7. Der Ausschuß begrüßt den Erlaß des Zweiten Gleichberechtigungsgesetzes zur Förderung der Interessen von Frauen in der Bundesverwaltung8 und die Modifikationen des EU-Anpassungsgesetzes zur Sicherstellung, daß das Verbot der Diskriminierung effektiver umgesetzt wird.
8. Der Ausschuß würdigt die Maßnahmen zur Kompensation und Rehabilitierung von Opfern ungerechter Behandlung seitens der Sozialistischen Einheitspartei (SED) in der früheren DDR.
9. Der Ausschuß begrüßt die Anstrengungen, die der Mitgliedstaat unternimmt, um Rassismus, Antisemitismus und Fremdenfeindlichkeit zu bekämpfen, wenngleich er bedauert, daß dieses Phänomen weiterhin fortbesteht.
10. Der Ausschuß würdigt, daß Deutschland einer großen Anzahl von Flüchtlingen aus Bosnien-Herzegowina vorübergehenden Aufenthalt gewährt hat. Der Ausschuß begrüßt die Versicherung der Delegation, daß die Rückkehr dieser Flüchtlinge primär durch freiwillige Repatriierung erreicht werden wird, und wenn unfreiwillige Repatriierungen durchgeführt werden, diese nur in Koordination mit der Regierung von Bosnien-Herzegowina und dem Büro des Flüchtlingshochkommissars der Vereinten Nationen erfolgen werden, und diese Maßnahmen gerichtlich überprüfbar sein werden. Der Ausschuß anerkennt die Versicherung, daß keine Repatriierungen in Minderheitengebiete in Bosnien-Herzegowina oder Mehrheitsgebiete, die nicht als sicher betrachtet werden, stattfinden werden.

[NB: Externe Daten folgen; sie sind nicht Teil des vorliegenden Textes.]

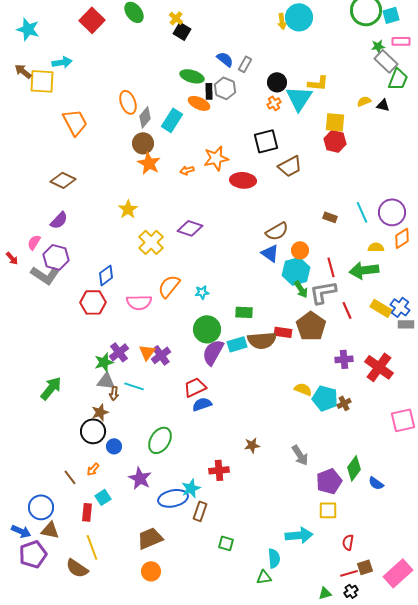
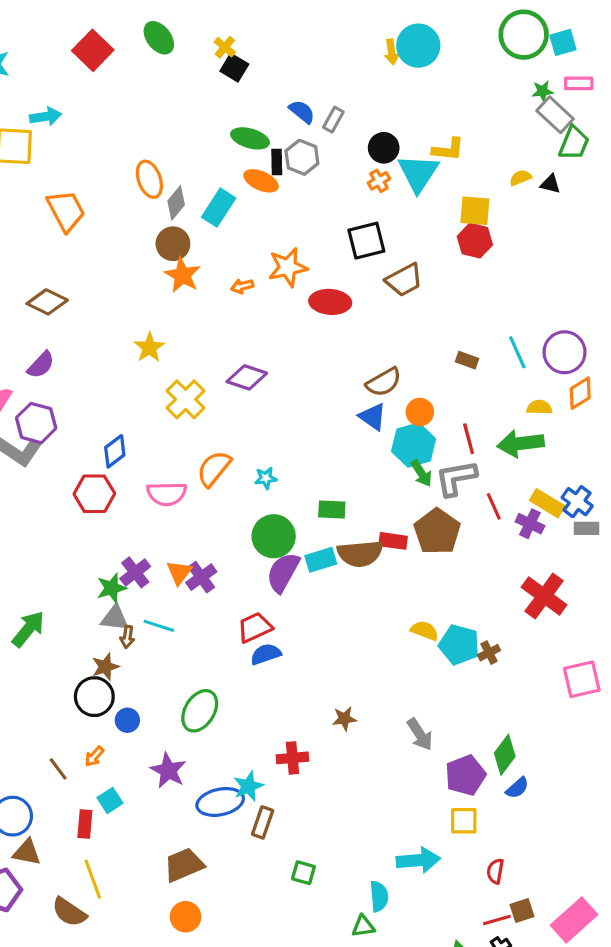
purple cross: (344, 359) -> (530, 524), moved, turned 30
blue semicircle: (376, 483) -> (517, 788), moved, turned -77

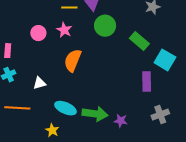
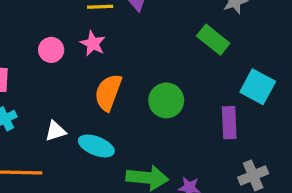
green circle: (105, 26) -> (166, 100), moved
green rectangle: (139, 41) -> (213, 40), moved
cyan ellipse: (65, 108) -> (96, 146), moved

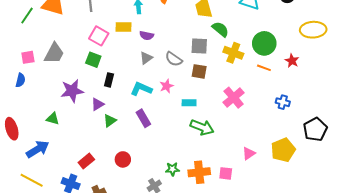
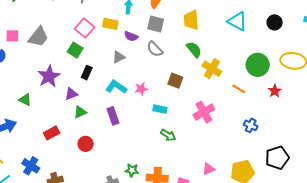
green semicircle: (220, 29) -> (194, 50), moved
green circle: (264, 43) -> (258, 65), moved
gray square: (199, 46) -> (156, 24), moved
gray triangle: (146, 58) -> (119, 57), moved
gray semicircle: (174, 59) -> (155, 49), moved
red star: (292, 61) -> (275, 91), moved
purple star: (72, 91) -> (49, 76), turned -30
green arrow: (202, 127) -> (168, 135), size x0.7
red circle: (123, 159) -> (86, 144), moved
red rectangle: (86, 161) -> (52, 133), moved

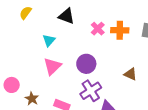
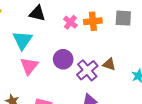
cyan triangle: (49, 40) -> (22, 40), size x1.5
purple cross: (91, 91) -> (87, 70), moved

12. Obwohl der Ausschuß Programme zur Erziehung junger Menschen und zur Ausbildung von Polizeibeamten hinsichtlich Rassismus, Antisemitismus und fremdenfeindlicher Einstellungen bemerkt, bedauert er, daß umfassende Erziehungs- und Ausbildungsprogramme in menschenrechtlichen Werten nicht die gleiche Unterstützung erfahren haben. Der Ausschuß drückt außerdem seine Sorge darüber aus, daß trotz bedeutsamer Bemühungen der Regierung Rassismus und Antisemitismus in bestimmten Schichten der Bevölkerung weiterbestehen. Der Ausschuß empfiehlt daher eine Intensivierung der Anstrengungen zur Erziehung der Jugend und der Ausbildung der Polizei, daß Rassismus und Fremdenfeindlichkeit die grundlegende menschliche Würde verletzt, im Gegensatz zu fundamentalen Werten stehen und verfassungsmäßig wie rechtlich unzulässig sind und legt nahe, daß solche Erziehung und Ausbildung in den weiteren Zusammenhang einer Menschenrechtserziehung und -ausbildung gestellt wird. Der Ausschuß legt der Bundesregierung und den Länderregierungen nahe,10 Menschenrechtsunterricht in Schulen, Hochschulen und Universitäten sowie in Polizei- und Wehrakademien einzuführen, in Hinblick auf die Stärkung einer Kultur der Menschenrechte.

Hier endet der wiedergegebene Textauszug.